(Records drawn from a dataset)
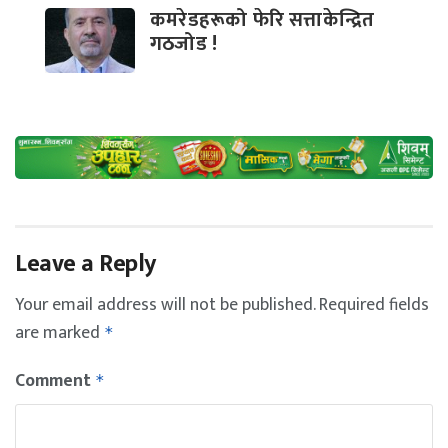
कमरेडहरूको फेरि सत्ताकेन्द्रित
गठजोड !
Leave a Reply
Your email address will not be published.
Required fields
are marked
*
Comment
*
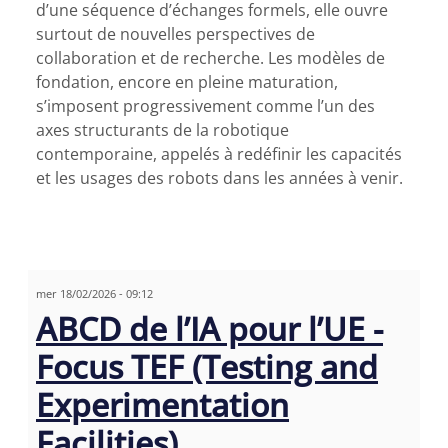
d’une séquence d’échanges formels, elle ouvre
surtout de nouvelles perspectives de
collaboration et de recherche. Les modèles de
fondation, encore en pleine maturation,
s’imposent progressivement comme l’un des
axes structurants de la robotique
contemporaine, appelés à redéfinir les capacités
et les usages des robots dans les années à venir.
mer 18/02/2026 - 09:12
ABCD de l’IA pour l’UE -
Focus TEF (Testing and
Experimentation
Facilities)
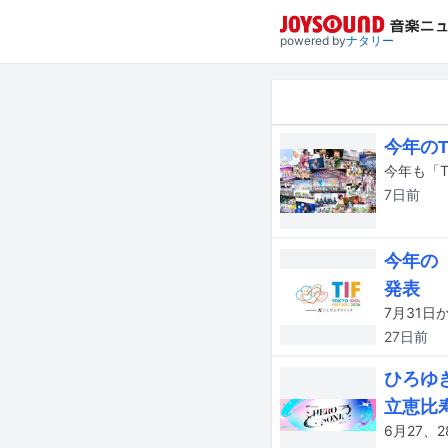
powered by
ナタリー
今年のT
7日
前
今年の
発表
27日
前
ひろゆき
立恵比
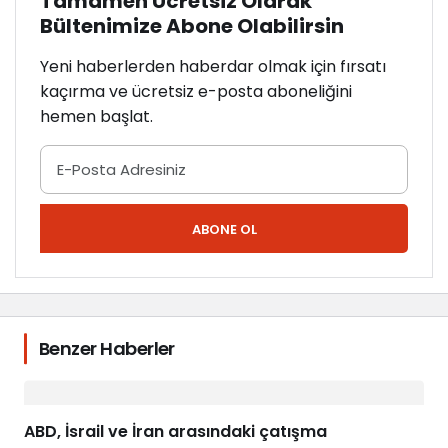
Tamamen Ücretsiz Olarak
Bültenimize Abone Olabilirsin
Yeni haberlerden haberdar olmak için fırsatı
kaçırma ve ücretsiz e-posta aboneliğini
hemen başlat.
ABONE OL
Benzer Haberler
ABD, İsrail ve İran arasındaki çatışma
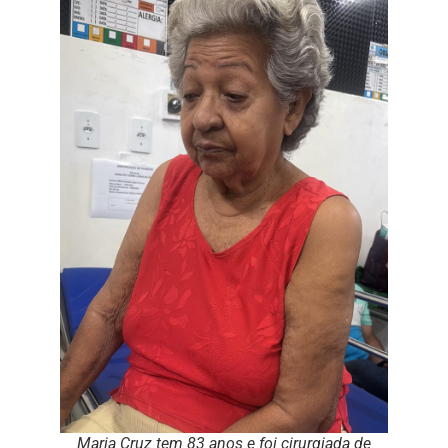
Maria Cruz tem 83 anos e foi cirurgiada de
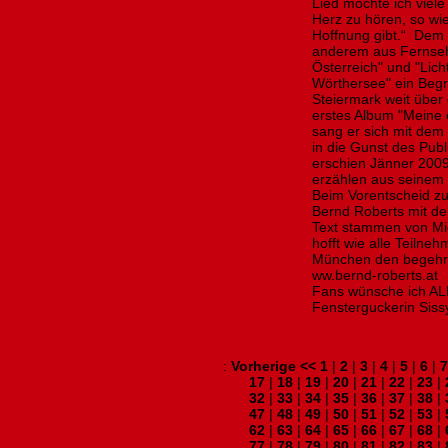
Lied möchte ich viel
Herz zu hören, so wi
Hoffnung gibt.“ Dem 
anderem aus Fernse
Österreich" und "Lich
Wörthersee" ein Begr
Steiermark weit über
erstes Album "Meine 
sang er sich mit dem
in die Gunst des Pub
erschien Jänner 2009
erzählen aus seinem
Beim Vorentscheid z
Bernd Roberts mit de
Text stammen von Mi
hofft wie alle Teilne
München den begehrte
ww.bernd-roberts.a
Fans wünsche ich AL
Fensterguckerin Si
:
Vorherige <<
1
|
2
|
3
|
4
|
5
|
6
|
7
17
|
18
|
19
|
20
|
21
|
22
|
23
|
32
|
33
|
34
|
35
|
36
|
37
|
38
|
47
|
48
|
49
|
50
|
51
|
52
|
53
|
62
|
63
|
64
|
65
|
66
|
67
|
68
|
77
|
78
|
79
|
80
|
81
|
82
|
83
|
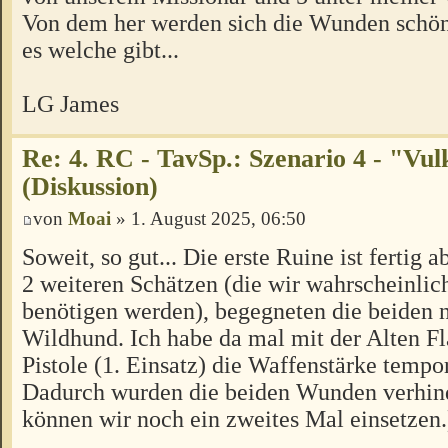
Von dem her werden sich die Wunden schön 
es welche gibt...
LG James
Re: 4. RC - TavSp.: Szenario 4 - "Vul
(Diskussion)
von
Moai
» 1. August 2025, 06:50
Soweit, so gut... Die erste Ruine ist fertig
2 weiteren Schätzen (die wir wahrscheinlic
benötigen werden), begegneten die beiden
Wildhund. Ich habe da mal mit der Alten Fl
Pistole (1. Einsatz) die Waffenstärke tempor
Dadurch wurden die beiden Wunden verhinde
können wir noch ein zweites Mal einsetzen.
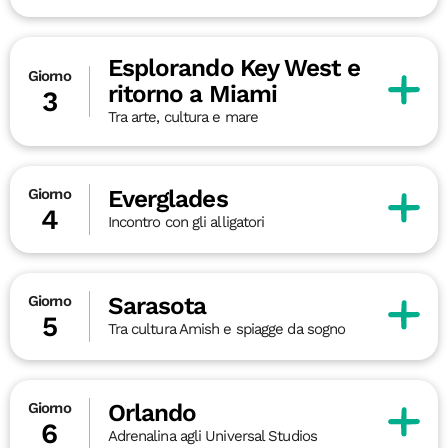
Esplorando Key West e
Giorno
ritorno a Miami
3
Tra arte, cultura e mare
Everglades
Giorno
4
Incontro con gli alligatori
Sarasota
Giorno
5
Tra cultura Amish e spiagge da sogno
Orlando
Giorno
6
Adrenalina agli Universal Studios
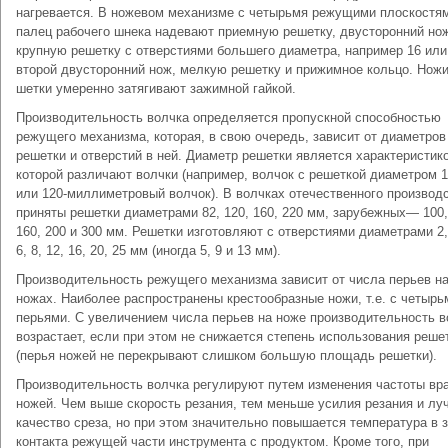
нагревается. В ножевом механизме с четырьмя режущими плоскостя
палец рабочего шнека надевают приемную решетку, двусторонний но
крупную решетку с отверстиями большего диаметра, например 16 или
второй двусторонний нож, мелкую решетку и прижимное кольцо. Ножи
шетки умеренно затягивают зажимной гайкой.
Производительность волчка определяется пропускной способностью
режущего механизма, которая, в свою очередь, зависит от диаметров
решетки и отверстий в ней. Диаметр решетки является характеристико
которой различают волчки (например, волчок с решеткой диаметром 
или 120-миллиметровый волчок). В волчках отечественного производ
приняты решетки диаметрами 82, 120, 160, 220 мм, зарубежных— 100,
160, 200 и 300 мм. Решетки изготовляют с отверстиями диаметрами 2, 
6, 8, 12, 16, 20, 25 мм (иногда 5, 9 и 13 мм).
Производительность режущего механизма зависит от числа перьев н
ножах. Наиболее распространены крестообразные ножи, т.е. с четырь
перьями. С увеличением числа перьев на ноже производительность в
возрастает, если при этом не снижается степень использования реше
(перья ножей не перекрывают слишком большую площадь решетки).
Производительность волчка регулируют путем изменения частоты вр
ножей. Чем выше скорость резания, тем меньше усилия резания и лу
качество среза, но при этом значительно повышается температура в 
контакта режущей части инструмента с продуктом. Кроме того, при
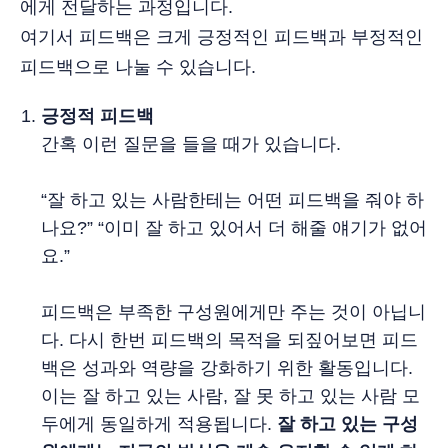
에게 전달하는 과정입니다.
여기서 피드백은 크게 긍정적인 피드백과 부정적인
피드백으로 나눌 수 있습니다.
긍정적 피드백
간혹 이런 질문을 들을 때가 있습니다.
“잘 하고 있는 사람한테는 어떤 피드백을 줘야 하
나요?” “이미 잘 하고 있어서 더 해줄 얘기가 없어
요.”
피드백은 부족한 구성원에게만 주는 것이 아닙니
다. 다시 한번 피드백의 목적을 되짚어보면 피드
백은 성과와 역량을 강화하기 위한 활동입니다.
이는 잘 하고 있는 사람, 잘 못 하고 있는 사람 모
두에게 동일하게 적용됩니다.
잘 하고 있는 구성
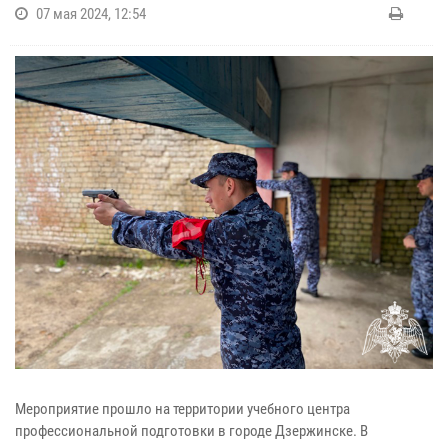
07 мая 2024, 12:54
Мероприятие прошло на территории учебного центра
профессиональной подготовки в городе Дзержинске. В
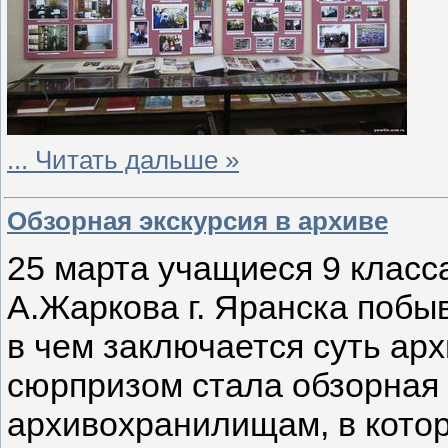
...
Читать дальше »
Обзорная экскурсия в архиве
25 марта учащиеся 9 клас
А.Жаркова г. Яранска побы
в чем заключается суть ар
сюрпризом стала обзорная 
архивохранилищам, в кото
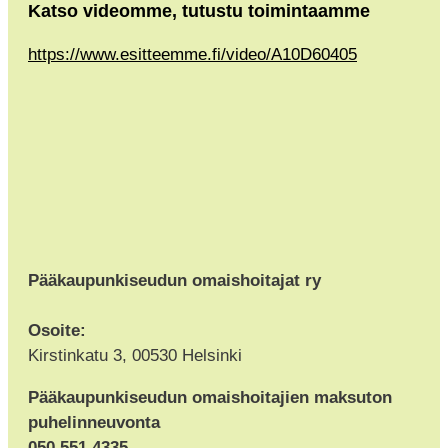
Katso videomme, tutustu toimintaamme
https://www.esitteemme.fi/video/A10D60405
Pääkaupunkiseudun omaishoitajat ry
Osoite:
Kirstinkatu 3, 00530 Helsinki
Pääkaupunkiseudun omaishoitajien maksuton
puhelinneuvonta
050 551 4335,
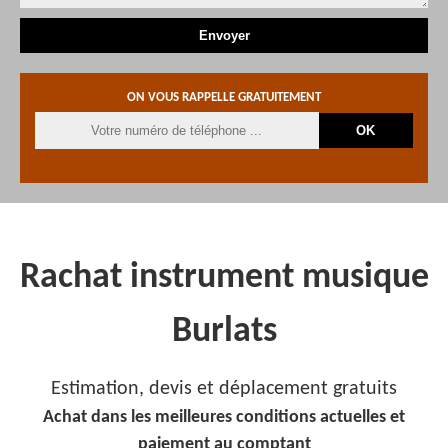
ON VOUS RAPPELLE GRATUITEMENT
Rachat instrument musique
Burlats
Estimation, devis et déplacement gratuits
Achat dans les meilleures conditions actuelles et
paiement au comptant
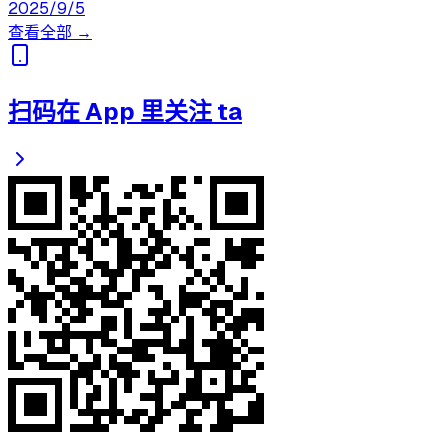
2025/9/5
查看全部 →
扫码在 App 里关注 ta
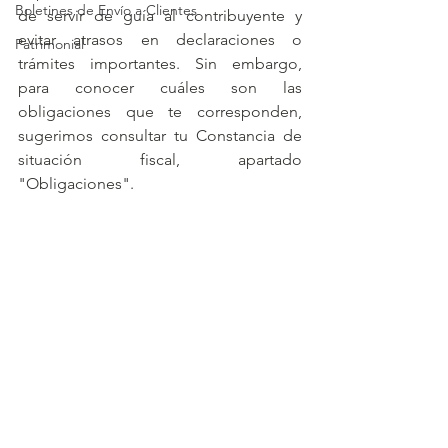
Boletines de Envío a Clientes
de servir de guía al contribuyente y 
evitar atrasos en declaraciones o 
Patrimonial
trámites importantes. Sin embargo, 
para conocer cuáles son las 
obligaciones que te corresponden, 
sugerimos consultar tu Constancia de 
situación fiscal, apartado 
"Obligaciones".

About this exercise - In the records above, find the line with "Kirstinkatu 3, 00530 Helsinki" and the line with "Estimation, devis et déplacement gratuits". Write out exactly those lines and every one between, with no pictures and no other lines.

Result -
Kirstinkatu 3, 00530 Helsinki
Pääkaupunkiseudun omaishoitajien maksuton
puhelinneuvonta
050 551 4335,
ON VOUS RAPPELLE GRATUITEMENT
Rachat instrument musique
Burlats
Estimation, devis et déplacement gratuits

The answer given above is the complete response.